In 2012-16, Sam managed Sutton Community Farm, a community-owned horticultural farm and VegBox scheme on the outskirts of London, that creates a warm, welcoming environment for people to join in. Before this, Sam spent four years at the sustainability charity Bioregional, where he developed his interest in carbon and ecological footprinting. Part of his role there helped organisations to understand and act on their footprints. 

In 2019, Sam was awarded a Nuffield Farming Scholarship which is focusing on the excitement and hope in the regenerative agriculture movement and whether it is offering a shared, transformative ambition for the food and farming sector.

To find out more, read Sam’s “Day in the Life” blog.

Location: Scotland

Adam Twine

I obtained a BSc in Agriculture from Reading University in 1983 and have farmed on the Oxon/Wilts border near Faringdon ever since. I am a tenant of the National Trust on 750 acres at Colleymore farm and a part owner of 450 acres at Westmill farm. The farm business has a 110 cow dairy herd, arable and beef enterprises, several alternative farm enterprises and a HLS scheme.
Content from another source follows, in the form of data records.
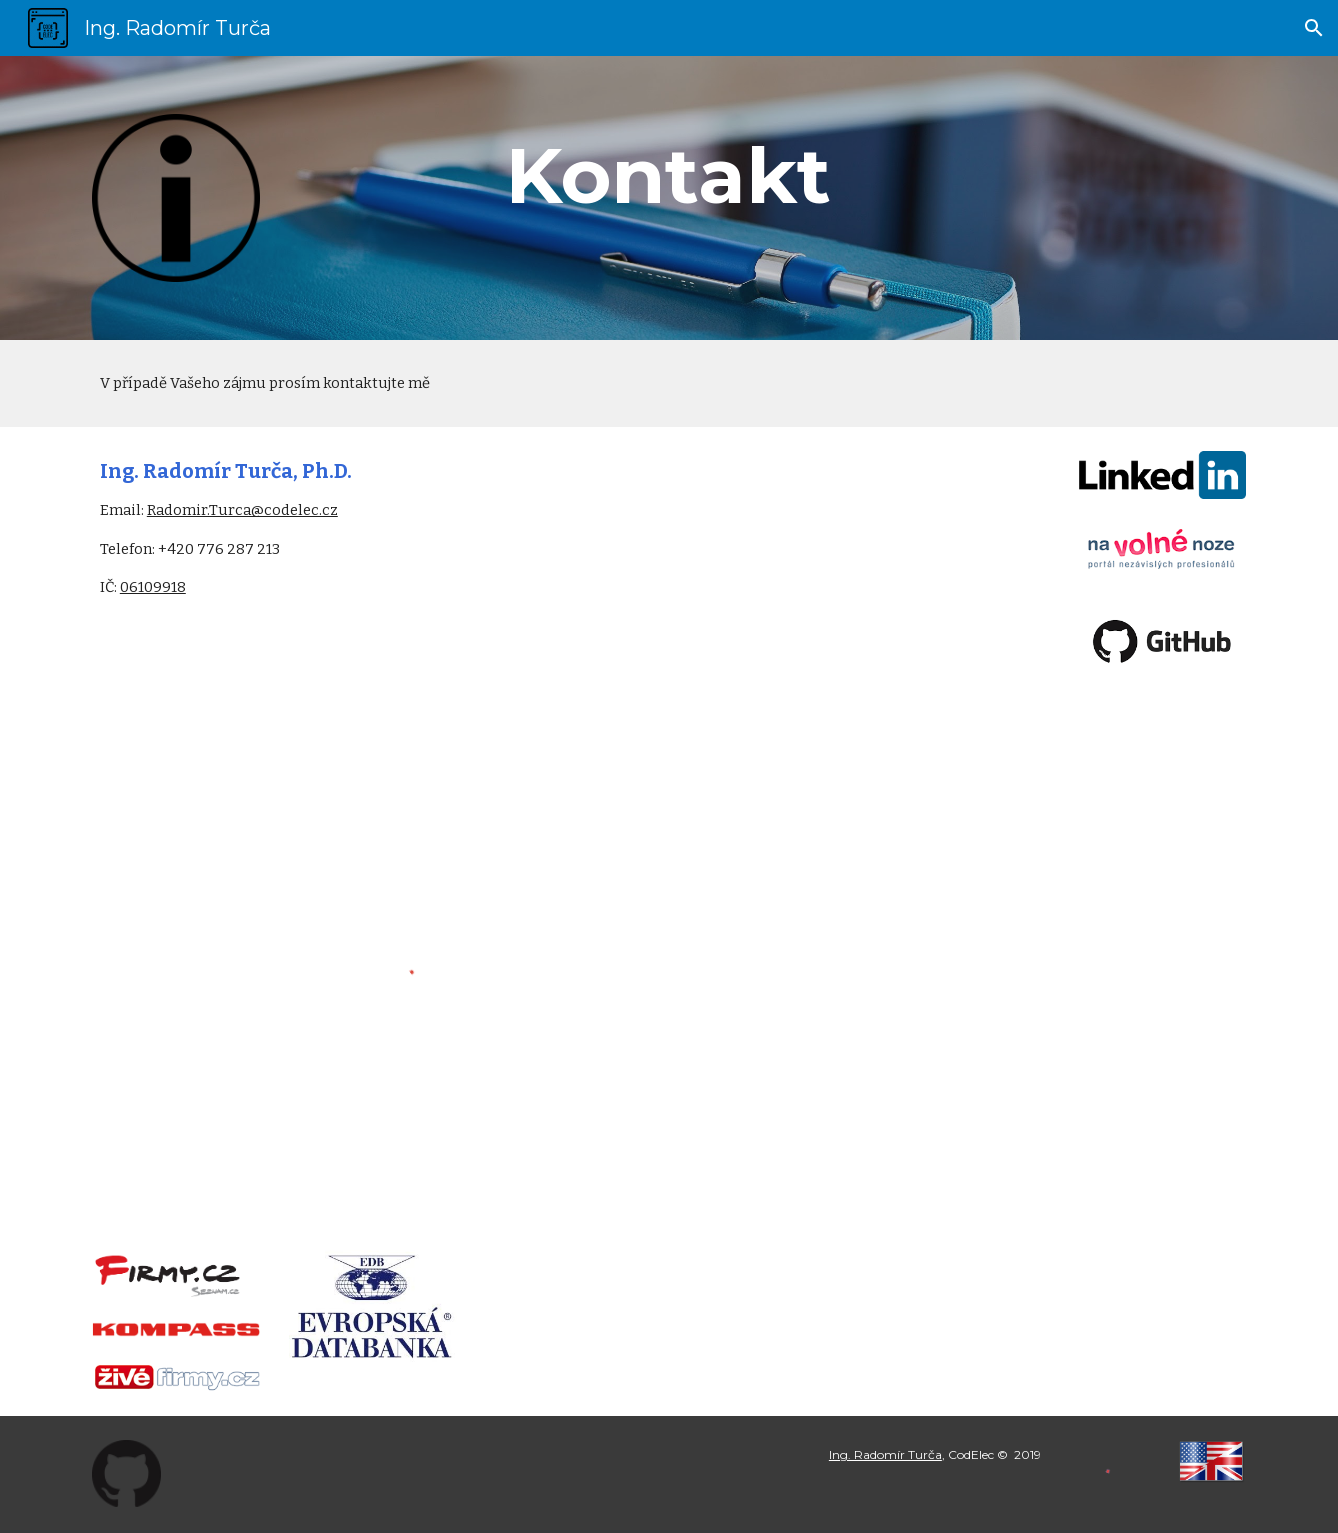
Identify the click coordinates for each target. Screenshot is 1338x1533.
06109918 (153, 587)
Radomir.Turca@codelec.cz (242, 510)
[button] (1314, 28)
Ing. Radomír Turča (885, 1454)
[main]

I have been working on renewable energy generation and energy saving on the farm for over twenty years ranging from a 5MW Solar PV installation (commissioned July 2011) to extensive use of insulation in the farm buildings, experimenting with a legume understory in wheat to reduce use of nitrogen and N2O losses, a heat exchanger for the bulk tank etc etc.

I spent far too long (17 years!!) setting up Westmill wind farm, the largest wind farm in central southern England (5 x 1.3 MW turbines – www.westmill.coop); for this I was a finalist in Farmers Weekly Green Energy Farmer of the Year 2010. 

I also helped set up community owned Westmill Solar Farm alongside the wind farm, for which I was a finalist in the Farmers Weekly Green Energy Farmer of the Year 2013 and Farmers Guardian Renewables Innovator of the Year 2013. I’m very clear about the importance and urgency of engaging, both within and beyond my work, with the threat of climate change and our responsibility to make change. FCT is my attempting to do that within my profession.You can read more about Westmill wind farm here.

Location: South West

Becky Willson

Becky joined FCT in January 2014.  Prior to this, Becky worked on the SWARM Knowledge Hub, a project tasked with helping farmers and growers across the South West manage their resources sustainably.  As part of the SWARM Hub project, Becky was part of the team that developed the Farm Crap App, a mobile phone app to help farmers calculate the nutritive value of livestock manures.

 A passionate advocate for highlighting the economic benefits of sustainable farming, Becky currently divides her time between working for FCT and working for Duchy College Rural Business School as a technical specialist in resource management. In 2016 Becky was awarded a Nuffield Scholarship to study further how to communicate carbon reduction schemes to farmers, which has fed into her work at FCT and Duchy College.